Divide an ellipse into three parts

Question

I'm looking at this problem:

Let N be the number of ordered pairs (x,*y) of integers such that $x^2+xy+y^2\le 2012$. Prove that N is not divisible by 3.

from https://www.imomath.com/index.php?options=585 Problem 3

The answer shows that all integer points matching this inequality can be divided into 3 parts as {(x,y),(-x-y,x),(y,-x-y)} except (0,0).

The conclusion seems also correct for all real points inside the ellipse $x^2+xy+y^2=A$. So the ellipse is divided into 3 parts except the center point.

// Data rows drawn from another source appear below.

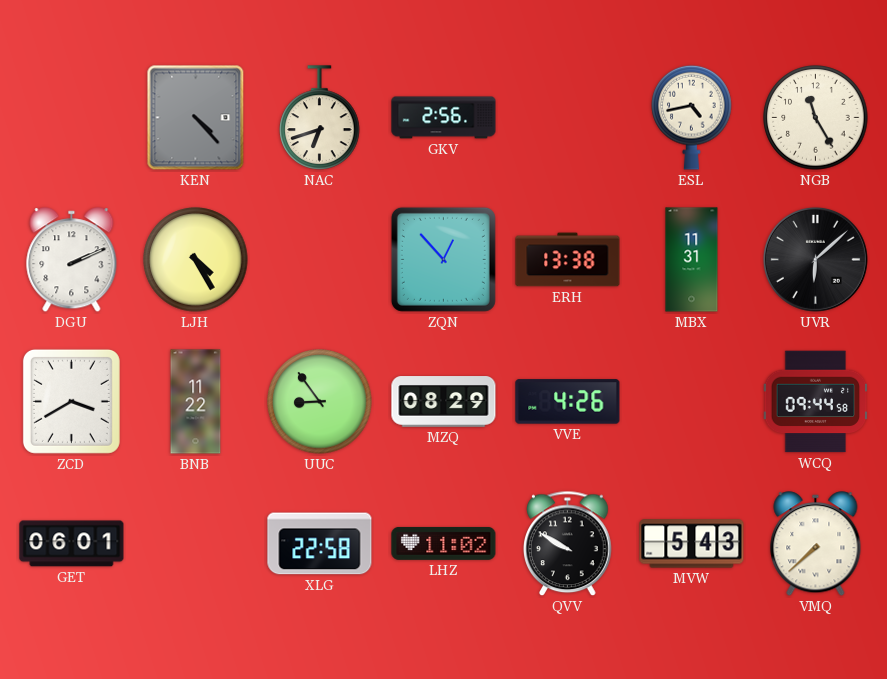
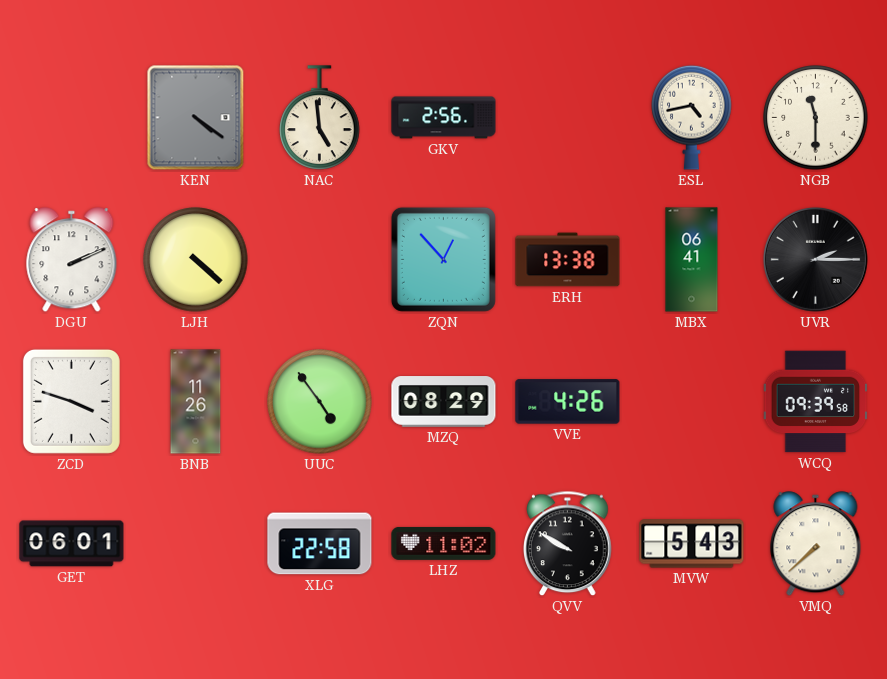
KEN: 4:23 -> 4:21
NAC: 6:42 -> 4:59
NGB: 11:25 -> 11:30
LJH: 4:25 -> 4:22
MBX: 11:31 -> 06:41
UVR: 6:08 -> 2:15
ZCD: 3:40 -> 3:48
BNB: 11:22 -> 11:26
UUC: 8:54 -> 4:54
WCQ: 09:44 -> 09:39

My question is: what are the areas of these 3 parts? Is it related to measure theory (or something like Banach–Tarski paradox)?

Answer 1

Let $\omega = e^{\frac{2\pi i}{3}}$ be a cubic root of unity.

For each $(x,y) \in \mathbb{Z}^2$, associate with it a complex number $z = x - y\omega$. We have

$$|x - y\omega|^2 = x^2 + xy + y^2$$

The collection of these $z$ form a triangular lattice in $\mathbb{C}$ (known as Eisenstein integers).
Notice $$\begin{array}{rll} (-x-y,x) & \to (-x-y) - x\omega &= \omega^2 z\\ (y,-x-y) &\to y - (-x-y)\omega &= \omega z \end{array}$$ The relation among the three pairs $(x,y), (-x-y,x), (y,-x-y)$ isn't anything exotic. They are simply images of each other under $120^\circ$ rotations of the Eisenstein integers (embedded in the complex plane).

Answer 2

Here's a picture of your ellipse: when point $A=(x,y)$ lies in the first quadrant (blue region), then point $B=(-x-y,x)$ lies in the red region and point $C=(y,-x-y)$ lies in the green region.

Switching the sign of coordinates for $A$ (third quadrant) causes the same to happen for $B$ and $C$. And areas are indeed the same: $$ \text{blue area}=\text{red area}=\text{green area}= \frac{2012 \pi }{3 \sqrt{3}}. $$

That the area is the same can be proved just by noticing that the transformation sending $A$ to $B$ (or to $C$) is a linear mapping with determinant equal to $1$.